> **What you have to do**:
In the copy, keep every line below as it is and leave out the pictures.

** Data to examine follows **

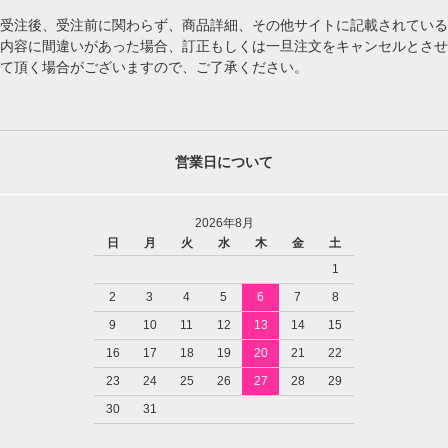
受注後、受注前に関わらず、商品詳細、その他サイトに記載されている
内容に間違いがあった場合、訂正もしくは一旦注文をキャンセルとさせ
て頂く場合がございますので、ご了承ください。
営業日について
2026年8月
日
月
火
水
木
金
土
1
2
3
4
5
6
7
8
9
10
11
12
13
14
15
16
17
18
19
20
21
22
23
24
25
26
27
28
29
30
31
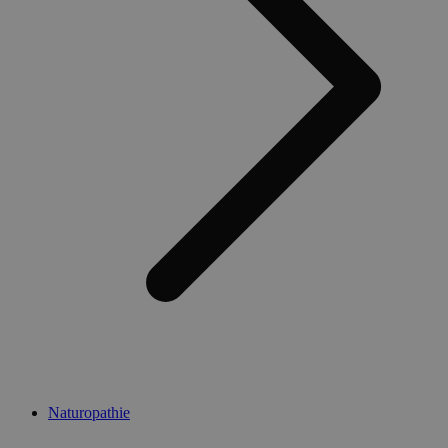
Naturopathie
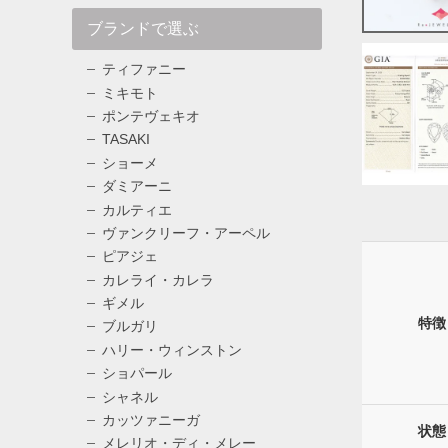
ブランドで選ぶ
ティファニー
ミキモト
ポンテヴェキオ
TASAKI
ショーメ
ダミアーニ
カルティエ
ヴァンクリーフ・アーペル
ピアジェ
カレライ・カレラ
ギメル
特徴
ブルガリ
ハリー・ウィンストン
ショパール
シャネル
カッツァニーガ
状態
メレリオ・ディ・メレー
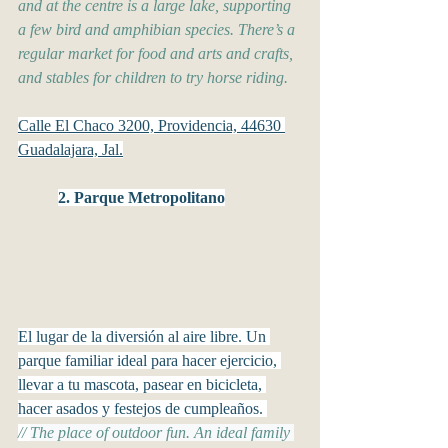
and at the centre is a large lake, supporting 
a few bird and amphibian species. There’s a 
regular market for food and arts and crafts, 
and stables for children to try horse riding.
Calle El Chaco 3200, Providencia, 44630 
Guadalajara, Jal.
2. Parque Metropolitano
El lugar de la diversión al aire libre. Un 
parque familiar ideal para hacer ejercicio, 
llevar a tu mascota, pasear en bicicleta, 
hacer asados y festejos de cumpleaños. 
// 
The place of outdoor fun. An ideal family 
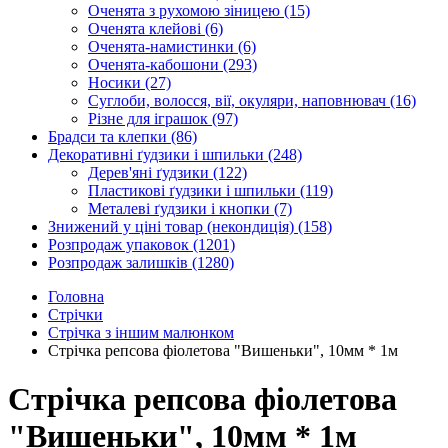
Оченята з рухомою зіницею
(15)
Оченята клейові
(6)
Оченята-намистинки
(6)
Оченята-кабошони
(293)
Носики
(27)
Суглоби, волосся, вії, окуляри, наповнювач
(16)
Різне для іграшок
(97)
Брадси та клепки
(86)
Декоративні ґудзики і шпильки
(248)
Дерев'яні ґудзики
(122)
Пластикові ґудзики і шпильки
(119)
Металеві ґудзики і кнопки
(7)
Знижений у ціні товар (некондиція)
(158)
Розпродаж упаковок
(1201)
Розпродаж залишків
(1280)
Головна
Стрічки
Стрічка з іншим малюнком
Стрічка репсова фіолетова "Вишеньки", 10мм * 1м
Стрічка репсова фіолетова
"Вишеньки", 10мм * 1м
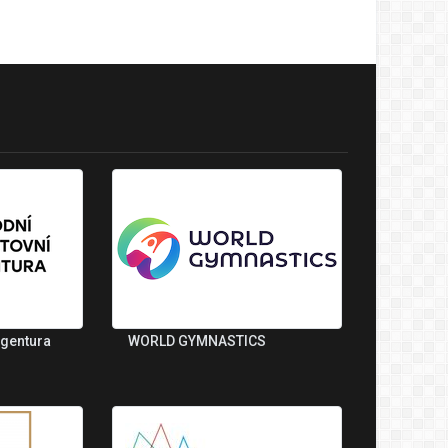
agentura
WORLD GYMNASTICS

** End of Data to examine **

> **Answer section**:
受注後、受注前に関わらず、商品詳細、その他サイトに記載されている
内容に間違いがあった場合、訂正もしくは一旦注文をキャンセルとさせ
て頂く場合がございますので、ご了承ください。
営業日について
2026年8月
日
月
火
水
木
金
土
1
2
3
4
5
6
7
8
9
10
11
12
13
14
15
16
17
18
19
20
21
22
23
24
25
26
27
28
29
30
31
Naturopathie
ブランドで選ぶ
ティファニー
ミキモト
ポンテヴェキオ
TASAKI
ショーメ
ダミアーニ
カルティエ
ヴァンクリーフ・アーペル
ピアジェ
カレライ・カレラ
ギメル
特徴
ブルガリ
ハリー・ウィンストン
ショパール
シャネル
カッツァニーガ
状態
メレリオ・ディ・メレー
and at the centre is a large lake, supporting 
a few bird and amphibian species. There’s a 
regular market for food and arts and crafts, 
and stables for children to try horse riding.
Calle El Chaco 3200, Providencia, 44630 
Guadalajara, Jal.
2. Parque Metropolitano
El lugar de la diversión al aire libre. Un 
parque familiar ideal para hacer ejercicio, 
llevar a tu mascota, pasear en bicicleta, 
hacer asados y festejos de cumpleaños. 
// 
The place of outdoor fun. An ideal family 
Оченята з рухомою зіницею
(15)
Оченята клейові
(6)
Оченята-намистинки
(6)
Оченята-кабошони
(293)
Носики
(27)
Суглоби, волосся, вії, окуляри, наповнювач
(16)
Різне для іграшок
(97)
Брадси та клепки
(86)
Декоративні ґудзики і шпильки
(248)
Дерев'яні ґудзики
(122)
Пластикові ґудзики і шпильки
(119)
Металеві ґудзики і кнопки
(7)
Знижений у ціні товар (некондиція)
(158)
Розпродаж упаковок
(1201)
Розпродаж залишків
(1280)
Головна
Стрічки
Стрічка з іншим малюнком
Стрічка репсова фіолетова "Вишеньки", 10мм * 1м
Стрічка репсова фіолетова
"Вишеньки", 10мм * 1м
agentura
WORLD GYMNASTICS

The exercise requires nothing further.